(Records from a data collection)

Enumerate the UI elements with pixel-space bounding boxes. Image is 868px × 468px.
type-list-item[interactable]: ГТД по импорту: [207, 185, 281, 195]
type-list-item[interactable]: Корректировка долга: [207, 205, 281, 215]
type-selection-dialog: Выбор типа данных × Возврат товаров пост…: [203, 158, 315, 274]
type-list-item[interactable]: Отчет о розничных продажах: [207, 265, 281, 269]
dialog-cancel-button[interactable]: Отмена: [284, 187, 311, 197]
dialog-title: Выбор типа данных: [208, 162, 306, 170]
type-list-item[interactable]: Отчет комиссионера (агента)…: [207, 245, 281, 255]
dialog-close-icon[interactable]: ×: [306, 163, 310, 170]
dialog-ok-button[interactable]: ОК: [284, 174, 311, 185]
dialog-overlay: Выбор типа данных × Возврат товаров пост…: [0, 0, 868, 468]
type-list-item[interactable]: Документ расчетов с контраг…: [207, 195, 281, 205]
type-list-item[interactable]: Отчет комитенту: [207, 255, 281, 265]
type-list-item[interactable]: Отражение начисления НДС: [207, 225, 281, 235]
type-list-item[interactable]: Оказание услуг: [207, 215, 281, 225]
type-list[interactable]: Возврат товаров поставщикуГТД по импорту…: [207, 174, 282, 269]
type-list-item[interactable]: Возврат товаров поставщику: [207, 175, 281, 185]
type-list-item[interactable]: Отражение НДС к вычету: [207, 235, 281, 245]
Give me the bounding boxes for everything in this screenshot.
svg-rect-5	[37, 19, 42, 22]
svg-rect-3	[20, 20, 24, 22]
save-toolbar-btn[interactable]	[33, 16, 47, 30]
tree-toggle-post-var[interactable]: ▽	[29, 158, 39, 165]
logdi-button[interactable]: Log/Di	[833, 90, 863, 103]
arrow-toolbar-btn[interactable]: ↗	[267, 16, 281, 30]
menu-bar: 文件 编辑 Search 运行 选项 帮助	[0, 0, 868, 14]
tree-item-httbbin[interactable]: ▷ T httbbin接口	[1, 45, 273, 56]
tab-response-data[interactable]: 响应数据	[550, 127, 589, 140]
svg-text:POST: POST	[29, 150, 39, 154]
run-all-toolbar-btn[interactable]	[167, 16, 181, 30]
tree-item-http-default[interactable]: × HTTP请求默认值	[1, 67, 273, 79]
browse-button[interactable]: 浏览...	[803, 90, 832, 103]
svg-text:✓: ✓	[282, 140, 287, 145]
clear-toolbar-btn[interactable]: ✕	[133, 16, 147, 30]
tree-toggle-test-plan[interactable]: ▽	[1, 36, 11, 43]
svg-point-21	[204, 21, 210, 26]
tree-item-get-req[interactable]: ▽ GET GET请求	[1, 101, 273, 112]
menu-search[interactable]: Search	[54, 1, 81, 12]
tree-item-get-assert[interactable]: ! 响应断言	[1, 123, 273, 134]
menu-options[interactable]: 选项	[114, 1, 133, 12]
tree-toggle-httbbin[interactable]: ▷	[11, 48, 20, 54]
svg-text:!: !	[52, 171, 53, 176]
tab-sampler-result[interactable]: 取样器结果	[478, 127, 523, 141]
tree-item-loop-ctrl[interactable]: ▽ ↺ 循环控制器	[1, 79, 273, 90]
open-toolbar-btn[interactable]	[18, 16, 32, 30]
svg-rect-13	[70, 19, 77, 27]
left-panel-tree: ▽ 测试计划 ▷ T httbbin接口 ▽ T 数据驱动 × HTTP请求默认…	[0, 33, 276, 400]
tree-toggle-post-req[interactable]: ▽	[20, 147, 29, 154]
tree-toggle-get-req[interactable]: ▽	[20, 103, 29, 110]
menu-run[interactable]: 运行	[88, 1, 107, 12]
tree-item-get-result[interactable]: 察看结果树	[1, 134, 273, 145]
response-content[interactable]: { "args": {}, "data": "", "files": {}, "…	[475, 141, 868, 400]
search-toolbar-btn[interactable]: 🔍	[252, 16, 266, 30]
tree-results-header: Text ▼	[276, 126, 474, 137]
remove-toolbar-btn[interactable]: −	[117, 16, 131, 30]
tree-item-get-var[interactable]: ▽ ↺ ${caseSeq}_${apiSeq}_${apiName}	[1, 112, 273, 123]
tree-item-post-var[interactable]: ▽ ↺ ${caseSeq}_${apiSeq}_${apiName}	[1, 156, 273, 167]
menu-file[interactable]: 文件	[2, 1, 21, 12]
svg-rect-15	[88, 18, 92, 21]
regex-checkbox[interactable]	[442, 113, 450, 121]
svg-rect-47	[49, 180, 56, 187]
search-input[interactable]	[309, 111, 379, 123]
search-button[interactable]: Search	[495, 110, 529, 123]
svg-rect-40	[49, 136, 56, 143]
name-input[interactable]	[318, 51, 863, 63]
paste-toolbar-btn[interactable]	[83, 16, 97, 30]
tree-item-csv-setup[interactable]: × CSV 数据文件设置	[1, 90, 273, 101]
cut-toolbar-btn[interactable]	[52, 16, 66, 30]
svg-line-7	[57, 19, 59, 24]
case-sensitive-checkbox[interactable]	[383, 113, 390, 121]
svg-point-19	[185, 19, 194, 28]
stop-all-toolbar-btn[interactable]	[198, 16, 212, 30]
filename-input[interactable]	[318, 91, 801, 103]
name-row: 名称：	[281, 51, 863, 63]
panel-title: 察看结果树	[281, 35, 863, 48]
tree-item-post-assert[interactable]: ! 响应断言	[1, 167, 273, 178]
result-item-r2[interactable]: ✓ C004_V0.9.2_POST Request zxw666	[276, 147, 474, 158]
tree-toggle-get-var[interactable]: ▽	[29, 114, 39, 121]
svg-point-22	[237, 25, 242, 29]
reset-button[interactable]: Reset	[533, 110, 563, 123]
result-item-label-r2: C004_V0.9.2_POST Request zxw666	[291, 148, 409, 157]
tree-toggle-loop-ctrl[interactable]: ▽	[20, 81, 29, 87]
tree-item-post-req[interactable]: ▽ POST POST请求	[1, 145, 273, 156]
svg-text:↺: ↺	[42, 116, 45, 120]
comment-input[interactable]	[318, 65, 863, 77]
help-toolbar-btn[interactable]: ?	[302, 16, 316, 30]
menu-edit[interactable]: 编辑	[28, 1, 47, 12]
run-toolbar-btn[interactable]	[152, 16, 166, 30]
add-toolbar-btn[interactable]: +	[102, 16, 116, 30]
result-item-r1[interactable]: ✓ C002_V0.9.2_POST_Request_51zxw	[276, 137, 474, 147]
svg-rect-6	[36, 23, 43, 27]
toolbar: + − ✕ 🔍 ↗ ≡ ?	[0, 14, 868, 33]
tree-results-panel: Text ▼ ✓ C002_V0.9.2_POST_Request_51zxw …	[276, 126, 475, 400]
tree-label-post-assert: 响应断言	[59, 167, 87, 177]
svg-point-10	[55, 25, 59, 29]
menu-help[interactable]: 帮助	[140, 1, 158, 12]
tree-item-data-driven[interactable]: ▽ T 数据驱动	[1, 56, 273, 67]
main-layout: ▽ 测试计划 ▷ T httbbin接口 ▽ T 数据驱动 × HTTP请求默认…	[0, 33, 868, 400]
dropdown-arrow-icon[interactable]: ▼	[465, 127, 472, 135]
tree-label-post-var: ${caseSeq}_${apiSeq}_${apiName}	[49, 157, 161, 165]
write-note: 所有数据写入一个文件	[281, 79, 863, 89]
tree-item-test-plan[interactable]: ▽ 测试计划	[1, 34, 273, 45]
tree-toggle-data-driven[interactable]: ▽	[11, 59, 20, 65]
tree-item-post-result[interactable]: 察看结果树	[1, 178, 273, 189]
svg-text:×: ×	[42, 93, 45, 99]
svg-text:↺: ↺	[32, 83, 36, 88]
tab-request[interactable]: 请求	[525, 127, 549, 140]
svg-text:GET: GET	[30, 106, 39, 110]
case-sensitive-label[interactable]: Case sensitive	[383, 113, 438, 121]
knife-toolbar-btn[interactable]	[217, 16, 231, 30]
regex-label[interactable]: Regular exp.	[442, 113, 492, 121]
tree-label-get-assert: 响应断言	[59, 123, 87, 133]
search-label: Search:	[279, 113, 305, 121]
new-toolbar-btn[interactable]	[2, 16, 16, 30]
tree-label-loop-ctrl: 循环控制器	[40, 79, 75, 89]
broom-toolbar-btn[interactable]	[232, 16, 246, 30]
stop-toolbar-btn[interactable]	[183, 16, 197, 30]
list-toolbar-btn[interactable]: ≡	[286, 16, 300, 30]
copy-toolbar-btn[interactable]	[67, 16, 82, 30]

Task to carry out: In the records above, find the lines containing "httbbin接口" and copy them.

Expected answer:
tree-item-httbbin[interactable]: ▷ T httbbin接口	[1, 45, 273, 56]
left-panel-tree: ▽ 测试计划 ▷ T httbbin接口 ▽ T 数据驱动 × HTTP请求默认…	[0, 33, 276, 400]
main-layout: ▽ 测试计划 ▷ T httbbin接口 ▽ T 数据驱动 × HTTP请求默认…	[0, 33, 868, 400]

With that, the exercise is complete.